▸ **Task brief**
Using the line that contains "Aducem pietrele direct de la sursă" as the first line and the last line of the data as the final one, give every line in that range again exactly.

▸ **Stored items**
□ □ □ □
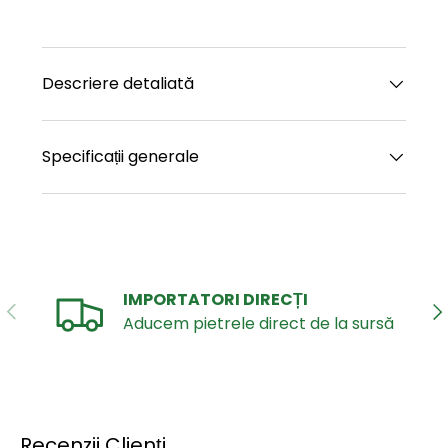
Descriere detaliată
Specificații generale
IMPORTATORI DIRECȚI
ANTERIOR
UR
Aducem pietrele direct de la sursă
Recenzii Clienți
□ □ □ □
▸ **Result for this task**
Aducem pietrele direct de la sursă
Recenzii Clienți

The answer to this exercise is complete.